DE102005024623B4 - Method for producing a ceramic glow plug for a glow plug - Google Patents

Abstract

method for producing a ceramic glow plug for a glow plug, which consists of an inner Core and at least one of these surrounding outer layer is constructed at after the shaping of the glow plug this is debinded and sintered, characterized in that the debinding and sintering in a working process in one Combination oven performed with the temperature range for the sintering between 1750 ° C and 1900 ° C.

Description

The The invention relates to a method for producing a ceramic glow plug for one glow plug that of an inner core and at least one surrounding it outer layer is constructed according to the preamble of claim 1.

Ceramic glow plugs for glow plugs with this structure are among others from the US 63 09 589 B1 , of the DE 100 53 327 A1 , of the US 61 84 497 B1 , of the US 60 84 212 A , of the DE 36 21 216 C2 , of the DE 101 55 230 C1 and the DE 198 44 347 A1 known.

to Production of such ceramic glow pencils are so far complex Forming and consolidation processes related, among others a slip casting, an injection molding, an extrusion, an aqueous debindering, a thermal debinding and sintering take place. These subprocesses are difficult to automate, which in particular for slip casting applies.

From the EP 1 496 325 A2 a method for the combined debindering and sintering of ceramic moldings is known, in which a furnace plant is used, in which after the molding of the molding this is debinded and sintered, wherein the sintering temperature between 1000 ° C and 1500 ° C.

at the previously used known manufacturing process is beyond the component design inflexible, which, for example, for hot pressing applies, and is limited handling capability the components due to the low brown strength.

By The elaborate furnace technology used in production is the production beyond the previously known production method beyond costly.

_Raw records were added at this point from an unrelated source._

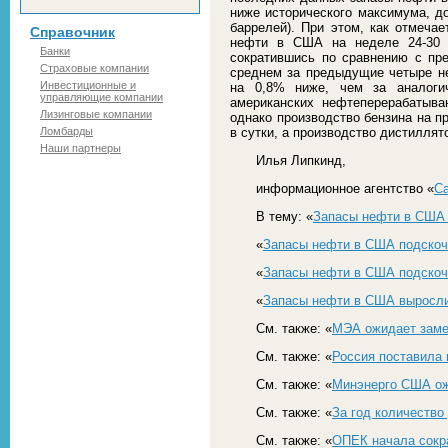
ниже исторического максимума, до
баррелей). При этом, как отмеча
Справочник
нефти в США на неделе 24-30 о
Банки
сократившись по сравнению с пр
Страховые компании
среднем за предыдущие четыре не
Инвестиционные и
на 0,8% ниже, чем за аналогич
управляющие компании
американских нефтеперерабатыв
Лизинговые компании
однако производство бензина на п
Ломбарды
в сутки, а производство дистиллят
Наши партнеры
Илья Липкинд,
информационное агентство «
С
В тему: «
Запасы нефти в США 
«
Запасы нефти в США подскоч
«
Запасы нефти в США подскочи
«
Запасы нефти в США выросли 
См. также: «
МЭА ожидает заме
См. также: «
Россия поставила
См. также: «
Минэнерго США ож
См. также: «
За год количеств
См. также: «
ОПЕК начала сокр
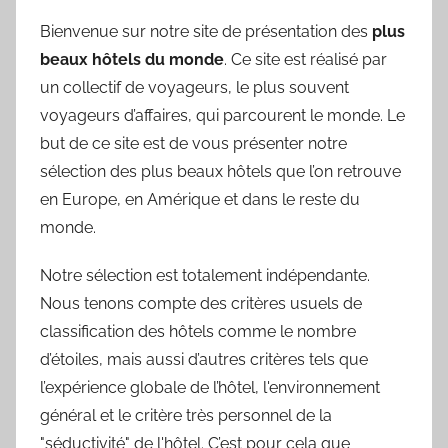
Bienvenue sur notre site de présentation des
plus
beaux hôtels du monde
. Ce site est réalisé par
un collectif de voyageurs, le plus souvent
voyageurs d’affaires, qui parcourent le monde. Le
but de ce site est de vous présenter notre
sélection des plus beaux hôtels que l’on retrouve
en Europe, en Amérique et dans le reste du
monde.
Notre sélection est totalement indépendante.
Nous tenons compte des critères usuels de
classification des hôtels comme le nombre
d’étoiles, mais aussi d’autres critères tels que
l’expérience globale de l’hôtel, l'environnement
général et le critère très personnel de la
"séductivité" de l'hôtel. C’est pour cela que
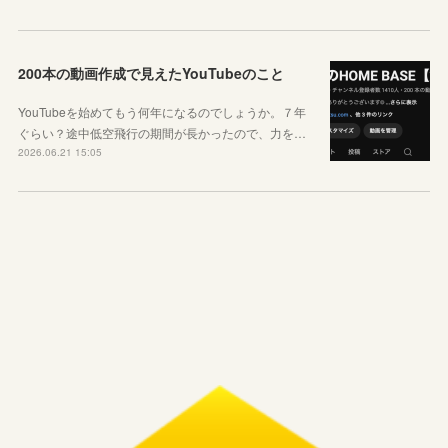
200本の動画作成で見えたYouTubeのこと
YouTubeを始めてもう何年になるのでしょうか。７年
ぐらい？途中低空飛行の期間が長かったので、力を…
2026.06.21 15:05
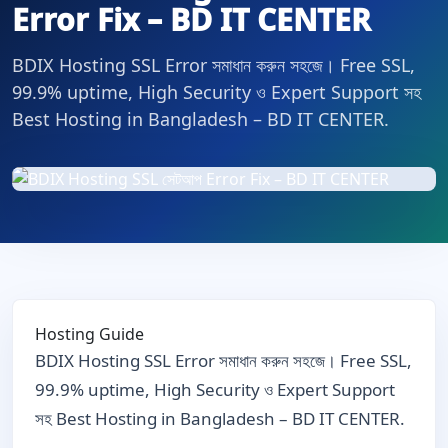
Error Fix – BD IT CENTER
BDIX Hosting SSL Error সমাধান করুন সহজে। Free SSL,
99.9% uptime, High Security ও Expert Support সহ
Best Hosting in Bangladesh – BD IT CENTER.
Hosting Guide
BDIX Hosting SSL Error সমাধান করুন সহজে। Free SSL,
99.9% uptime, High Security ও Expert Support
সহ Best Hosting in Bangladesh – BD IT CENTER.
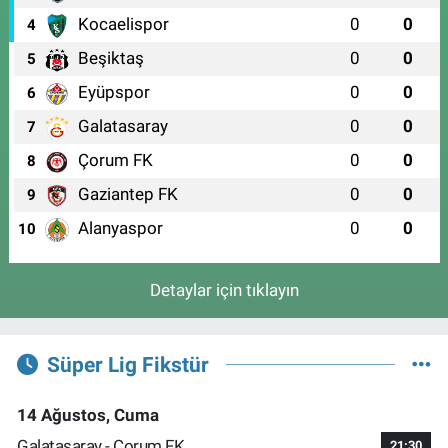
Kocaelispor
0
0
4
Beşiktaş
0
0
5
Eyüpspor
0
0
6
Galatasaray
0
0
7
Çorum FK
0
0
8
Gaziantep FK
0
0
9
Alanyaspor
0
0
10
Detaylar için tıklayın
Süper Lig Fikstür
14 Ağustos, Cuma
Galatasaray - Çorum FK
21:30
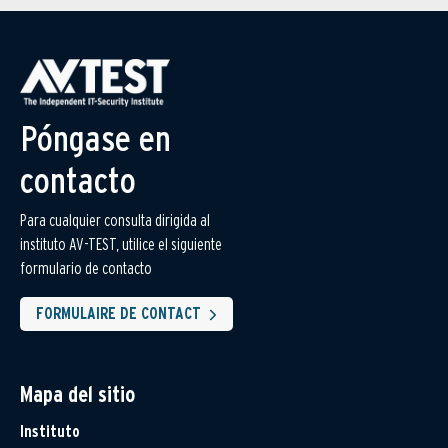
Póngase en
contacto
Para cualquier consulta dirigida al
instituto AV-TEST, utilice el siguiente
formulario de contacto
FORMULAIRE DE CONTACT
Mapa del sitio
Instituto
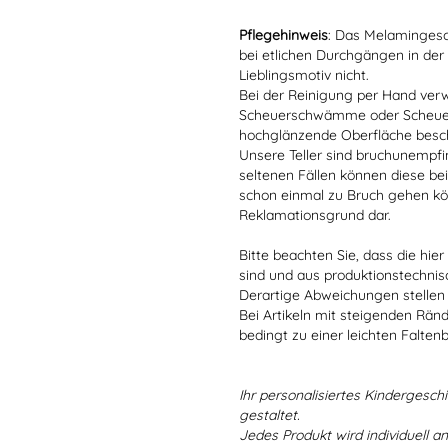
Pflegehinweis
: Das Melamingesch
bei etlichen Durchgängen in der
Lieblingsmotiv nicht.
Bei der Reinigung per Hand verw
Scheuerschwämme oder Scheuerm
hochglänzende Oberfläche besc
Unsere Teller sind bruchunempfind
seltenen Fällen können diese bei
schon einmal zu Bruch gehen kön
Reklamationsgrund dar.
Bitte beachten Sie, dass die hie
sind und aus produktionstechni
Derartige Abweichungen stellen
Bei Artikeln mit steigenden Rän
bedingt zu einer leichten Falten
Ihr personalisiertes Kindergeschir
gestaltet.
Jedes Produkt wird individuell a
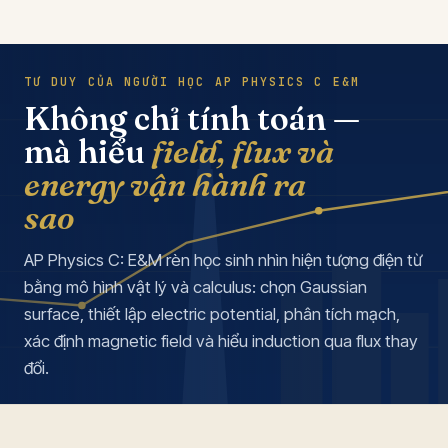
TƯ DUY CỦA NGƯỜI HỌC AP PHYSICS C E&M
Không chỉ tính toán —
mà hiểu
field, flux và
energy vận hành ra
sao
AP Physics C: E&M rèn học sinh nhìn hiện tượng điện từ
bằng mô hình vật lý và calculus: chọn Gaussian
surface, thiết lập electric potential, phân tích mạch,
xác định magnetic field và hiểu induction qua flux thay
đổi.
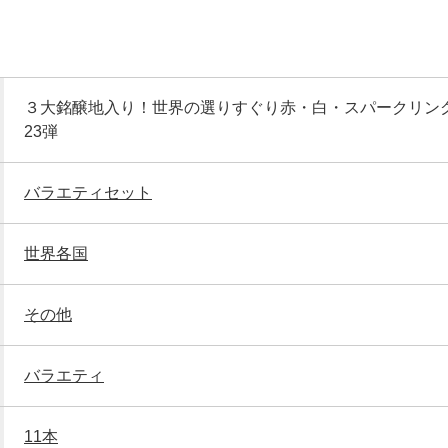
３大銘醸地入り！世界の選りすぐり赤・白・スパークリン
23弾
バラエティセット
世界各国
その他
バラエティ
11本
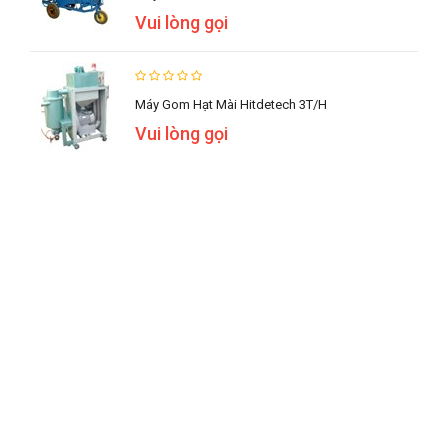
Vui lòng gọi
Máy Gom Hạt Mài Hitdetech 3T/h
Vui lòng gọi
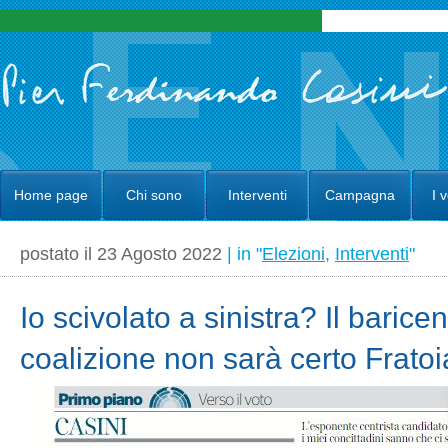
Home page
Chi sono
Interventi
Campagna
I 
postato il 23 Agosto 2022
| in "
Elezioni
,
Interventi
"
Io scivolato a sinistra? Il baricen
coalizione non sarà certo Fratoi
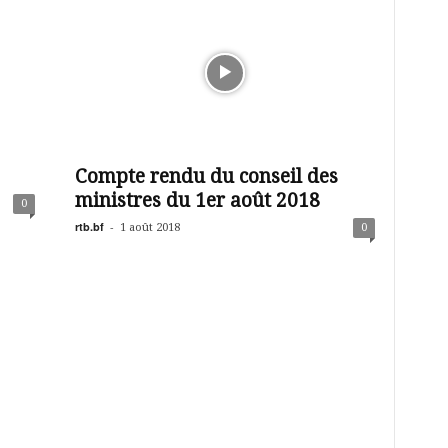
Compte rendu du conseil des
ministres du 1er août 2018
0
rtb.bf
-
1 août 2018
0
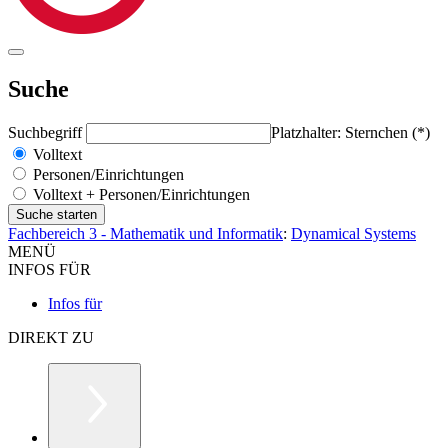
Suche
Suchbegriff
Platzhalter: Sternchen (*)
Volltext
Personen/Einrichtungen
Volltext + Personen/Einrichtungen
Fachbereich 3 - Mathematik und Informatik
:
Dynamical Systems
MENÜ
INFOS FÜR
Infos für
DIREKT ZU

On the one hand, this is due to the high direct costs of debindering and sintering furnaces caused and on the other hand a consequence of the production of the individual Components of glow plugs in separate debindering and sintering processes. That leads to long Total process times and thus high unit costs.

The The object underlying the invention is therefore a Specify method of the type mentioned, the easier and cost-effective is.

These Task is carried out according to the invention solved the procedure, that is specified in claim 1.

at the method according to the invention are thus simpler and less expensive shaping and consolidation procedures concatenated.

Especially preferred embodiments and further developments of the method according to the invention are Subject of the claims 2 to 14.

If according to the invention a combination of thermal debinding and sintering performed in a single oven is, results in a simple and cost-effective production. It can the sintering is carried out under oxygen with a maximum of 10 bar pressure.

The inventive method allows a significant process time reduction, since cooling and Heat-up times eliminated, allows a cost saving, as for example, the debindering and sintering be carried out in a single furnace at a maximum of 10 bar can, and improves handling, since no reacting of the components after the Debinding to the subsequent Sintering is necessary.

Thereby, that according to the invention the debindering and the sintering process-coupled with each other, i.e. are concatenated, the process is suitable for mass production and cost.

in the The following is based on the accompanying drawing a particularly preferred embodiment closer to the invention described. Show it

1 in a schematic sectional view of the structure of a glow plug of a ceramic glow plug,

2 in a schematic sectional view of the construction of a combination furnace for use in the inventive method and

3a and 3b in sectional views the in 2 illustrated furnace during the implementation of the combined debinding and sintering process according to the invention.

In 1 is a cross-section of a typical example of a ceramic glow plug for a ceramic glow plug shown.

This glow plug basically consists of an inner conductive core 10 and an outer conductive layer 11 that has an insulating layer 12 from the conductive core 10 is disconnected. A cap 13 is frontally over the layers 10 . 11 . 12 intended. At least the inner core 10 and the directly adjacent layer 12 differ in their material compositions. The layers 10 . 11 . 12 may consist of ceramic and / or composite materials.

The conductivity ρa of the outer layer 11 , the conductivity ρK of the nucleus 10 , the conductivity ρI of the insulating layer 12 and the conductivity ρw of the cap 13 satisfy the following relationships ρI << ρK, ρa, ρw and ρw ≤ ρK, ρa.

The shape of the in 1 Glow pin shown, for example, in that the in 1 illustrated cylindrical body of the layers 10 . 11 . 12 produced by coextrusion. Other shaping methods, for example slip casting, injection molding, film casting or thermal spraying, are also conceivable. Preferably, the main body of the specified three layers 10 to 12 , The inner core 10 and the outer layer 11 are electrically highly conductive.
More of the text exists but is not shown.